3. I’m not acting this way because I’m begging for attention.
When I’m triggered, most of the things that happen in that moment are out of my control and I would give anything to not have to struggle with this anymore. I’m no longer in my body or in my right mind because I have to fight to survive all over again. I am immobilized, unable to control anything, and sometimes all the interventions I’ve learned during my inpatient treatment and along the way just don’t work. I mean, look at me: rocking on the couch, hands gripping the side of my head, eyes squeezed shut because reality is just too much for me. Why would I fake this? Why would I pretend to feel this way? Do you know how awful it is? I’m not looking for pity or sympathy. I’m looking for escape: I’m looking for help.
4. Don’t you dare make me feel small and pathetic for using the word “triggered.”
I have every right to use this word because certain things really are triggering — an unstoppable chain of thought that sends me rocketing into the past just because of one careless moment. So I’m going to use that word, because that’s exactly how this feels.
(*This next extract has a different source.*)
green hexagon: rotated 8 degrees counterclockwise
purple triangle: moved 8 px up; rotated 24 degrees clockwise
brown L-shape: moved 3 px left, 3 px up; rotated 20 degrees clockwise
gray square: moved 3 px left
5. I don’t use it as an excuse.
I’m not trying to get out of a meeting with my boss or play hooky at school, to stay home all day or get money from the government (which I’m not). I have been living in hell for so long that I’m trying to learn how to walk on the earth again. Adjusting is hard. Facing my pain is hard. So when I explode, I’m backsliding, too, back to square one sometimes. Do you know how much that sucks? But just ride it through with me, because this isn’t easy. Try to see things from my perspective. Maybe you can help calm me down because sometimes all I need is to know you’re not going anywhere.
6. Just be aware of what you’re saying and doing.
If one in six women are sexually assaulted in the United States alone — not to mention countless other men and women who never report their assorted traumas — there’s a pretty good chance you know someone who has faced sexual assault and is still paying the consequences. I may smile and laugh at atrocious and insensitive comments, but you’ll never have any idea of the battle raging in my head as I try to justify whatever was just said. Maybe I love you or maybe I’m too ashamed or afraid to raise my voice because I’ve been conditioned to receive more pain and agony just for standing up for myself. But just… be considerate. Please.
7. Be empathetic.
I have lived with monsters both in the real world and the ones that continue sinking their claws into my brain just when I think it’s safe to grow and move on. Please be a decent human being.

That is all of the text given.